No encuentra razones como para salirse de la cama, aunque debe admitir que es un día hermoso. Se puede oler el aroma de los claveles del patio. El olor se cuela por las rendijas de la ventana cerrada.
La cabeza le da vueltas, trata de juntar cada recuerdo que posee. Aunque son recuerdos muy vívidos, tal como si estuviese viendo una foto nítida, palpable. Le parece que aún puede tocar aquel césped escarchado, aún siente la humedad en su rostro, en sus manos.
Pero las pruebas del velador en su lugar, de la ventana cerrada con su correspondiente pestillo y un centenar de cosas, le dice a gritos que todo fue un sueño o más bien dicho, una pesadilla horrenda.

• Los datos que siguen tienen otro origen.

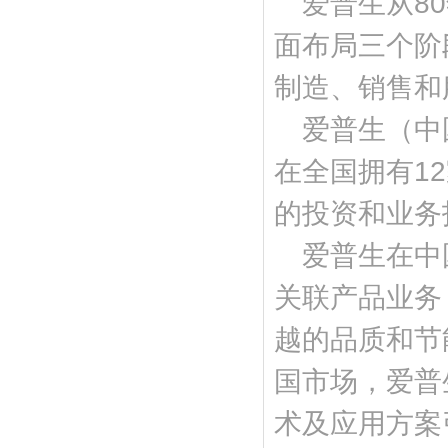
爱普生从8
面布局三个阶
制造、销售和
爱普生（中
在全国拥有1
的投资和业务
爱普生在中
关联产品业务
越的品质和节
国市场，爱普
术及应用方案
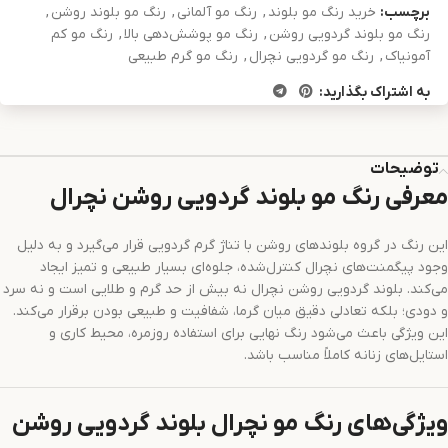
برچسب:
خرید رنگ مو بلوند
,
رنگ مو آلمانی
,
رنگ مو بلوند روشن
,
رنگ مو بلوند گردویی روشن
,
رنگ مو پوشش‌دهی بالا
,
رنگ مو کم
آمونیاک
,
رنگ مو گردویی نچرال
,
رنگ مو گرم طبیعی
به اشتراک بگذارید:
توضیحات
معرفی رنگ مو بلوند گردویی روشن نچرال
این رنگ در گروه بلوندهای روشن با تناژ گرم گردویی قرار می‌گیرد و به دلیل
وجود پیگمنت‌های نچرال کنترل‌شده، جلوه‌ای بسیار طبیعی و تمیز ایجاد
می‌کند. بلوند گردویی روشن نچرال نه بیش از حد گرم و طلایی است و نه سرد
و دودی؛ بلکه تعادلی دقیق میان گرما، شفافیت و طبیعی بودن برقرار می‌کند.
این ویژگی باعث می‌شود رنگ نهایی برای استفاده روزمره، محیط کاری و
استایل‌های زنانه کاملاً مناسب باشد.
ویژگی‌های رنگ مو نچرال بلوند گردویی روشن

Se siente ensimismado, inmerso en sus pensamientos, como ya es costumbre. Da vueltas y vueltas, pero no logra encontrar algo, aunque sea mínimo que acredite que todo lo que recuerda de alguna forma tubo cabida durante la noche. Está en todo eso, cuando un golpecito en la puerta de su cuarto se interpuso en sus pensamientos.
Se perturba por unos instantes, se piñizcó el antebrazo para saber si aún dormía. Luego de comprobar su viveza, dudoso, le pide a aquel que tocaba en la puerta, que simplemente entrase: _ ¡Adelante, pase!_ Dijo casi para adentro. Dudando de que aquel que se encontraba al otro lado de la puerta le hubiese oído, rogando por qué no lo hiciera. A cada milímetro que se movía la puerta en son de abrirse, su pecho se abultaba más y más. Cuando por fin se abrió la puerta, su corazón pareció detenerse. Ya había perdido por completo la cordura.
Sentado sobre su cama, presionando las rodillas contra el pecho, con el alma quemándose y el corazón hecho pedazos, le miró fijamente.
Desde la puerta, veía unos ojos atentos a sus movimientos. Le observaban resplandeciendo de ternura y compasión. Hasta que una voz cortó el silencio: _ ¿Qué ocurre joven, aún con fiebre?_ Preguntó con completa lástima.
_Anoche tuve que telefonear a sus padres, para que volviesen de casa de los Mondaca, ya que usted se puso tan mal..._
Decía Esperanza mientras cogía el hacha, apoyada en la pared.